Cerebellar disturbances he characterised by asthenia, ataxia, rebound, and adiadochokinesia.10 He developed the foundations of modern neurological examination.11 He worked with Henry Head on the visual pathways and the optic thalamus.12,13 From 1922 to 1937 he was editor of Brain. His writings on neurology were comprehensive and regarded as authoritative.14
Spinal injuries of warfare were the subject of his Goulstonian Lectures in 1915; the Croonian Lecture in 1922 was on cerebellar disease. He was examiner, councillor, and censor for the College. His pre-eminence was recognised by his election as a Fellow of the Royal Society.
He received honorary university doctorates. Retirement came in 1941, knighthood in 1951. After enduring the London blitz he moved to a country house in Farnham, where his passions were his garden and golf. Aged 89, his quietus came during sleep on 29 December 1965.
Words like volcanic, tornado-like, brusque, demanding, and almost bullying were used to describe him by his pupils. He was tireless, but prone to migraine and duodenal ulcer. In Munk’s roll,15 we find the following characterisation:
With his tall, powerful frame and his hawk-like eyes under beetling brows and spectacles, he intimidated candidates for the College Membership [examination] until they found that direct answers to direct questions brought out the kindliness for which he was known to his intimate friends.
Holmes had strong likes and dislikes and no great gift for wit, diplomacy, or compromise. He was an irascible martinet devoted to detailed observation and collection of data. At the front, he disagreed with Harvey Cushing (1869–1939) about the treatment of casualties. His notorious feud with Kinnier Wilson was related by his house physician Macdonald Critchley:14
“Wilson was a vain and touchy man, jealous of Holmes, and he would ostracise anyone who stayed in the other camp. Holmes for his part could not care less, and simply ignored his colleague.”

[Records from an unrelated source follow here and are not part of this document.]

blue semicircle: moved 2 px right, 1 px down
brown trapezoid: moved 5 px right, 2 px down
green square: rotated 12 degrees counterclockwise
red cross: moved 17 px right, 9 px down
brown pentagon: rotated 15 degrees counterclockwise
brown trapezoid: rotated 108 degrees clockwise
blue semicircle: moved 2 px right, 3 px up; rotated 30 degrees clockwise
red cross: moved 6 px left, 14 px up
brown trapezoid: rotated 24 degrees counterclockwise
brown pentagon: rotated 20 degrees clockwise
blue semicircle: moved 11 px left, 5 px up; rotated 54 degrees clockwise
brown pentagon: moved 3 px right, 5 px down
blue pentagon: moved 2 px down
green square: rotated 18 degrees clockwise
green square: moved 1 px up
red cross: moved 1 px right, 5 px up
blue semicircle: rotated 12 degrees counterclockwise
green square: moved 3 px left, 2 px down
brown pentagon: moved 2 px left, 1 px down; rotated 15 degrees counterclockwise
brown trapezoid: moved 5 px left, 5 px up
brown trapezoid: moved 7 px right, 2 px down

“The story goes that whenever Holmes and Wilson made their respective rounds in Queen Square, each with his own retinue of doctors of all ranks, and they met in the passageways, neither of them would budge to make way for the other party. Lengthy blockages ensued…”

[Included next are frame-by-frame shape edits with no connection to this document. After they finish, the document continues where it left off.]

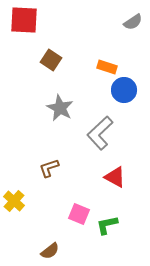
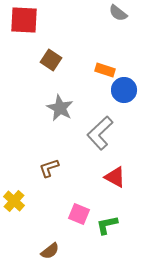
gray semicircle: moved 15 px left, 9 px up; rotated 72 degrees clockwise
orange rectangle: moved 2 px left, 3 px down
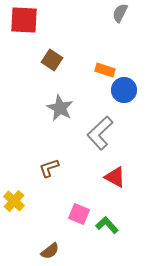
gray semicircle: moved 2 px right; rotated 78 degrees clockwise
brown square: moved 1 px right
green L-shape: rotated 60 degrees clockwise
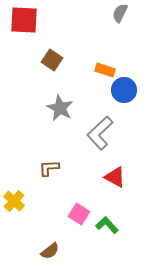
brown L-shape: rotated 15 degrees clockwise
pink square: rotated 10 degrees clockwise
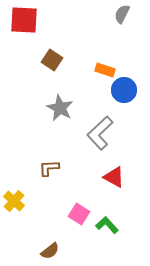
gray semicircle: moved 2 px right, 1 px down
red triangle: moved 1 px left
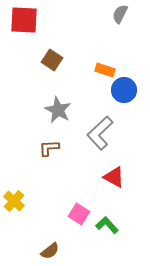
gray semicircle: moved 2 px left
gray star: moved 2 px left, 2 px down
brown L-shape: moved 20 px up
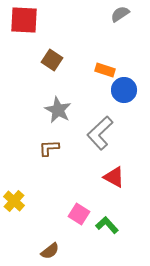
gray semicircle: rotated 30 degrees clockwise
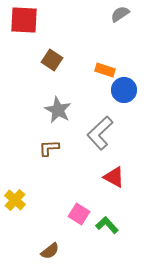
yellow cross: moved 1 px right, 1 px up
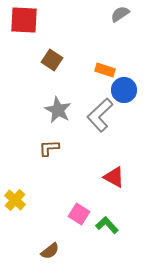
gray L-shape: moved 18 px up
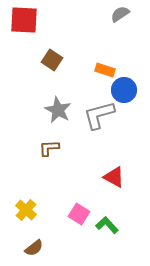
gray L-shape: moved 1 px left; rotated 28 degrees clockwise
yellow cross: moved 11 px right, 10 px down
brown semicircle: moved 16 px left, 3 px up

Despite his manner, he nevertheless inspired affection:
“…among these [physicians at Queen square] was that Colossus, physical as well as intellectual, of Gordon Holmes who shone brightest among the galaxy of stars surrounding him.”5
He was intolerant of any easy going dilettantism, yet was modest almost to the degree of simplicity, “with a heart of pure irish gold”.
Holmes resembled Gowers more than Jackson, showing the same patient, punctilious methods of clinico-pathological correlation. Critchley’s obituary notice14 recorded:
“…many neurologists treasured the memories of their apprenticeship to one of the giants of neurology, and to a staunch, fundamentally warm-hearted counsellor and guide. In his profession, as in his garden, Holmes planted seeds for the profit and wonderment of generations to come.”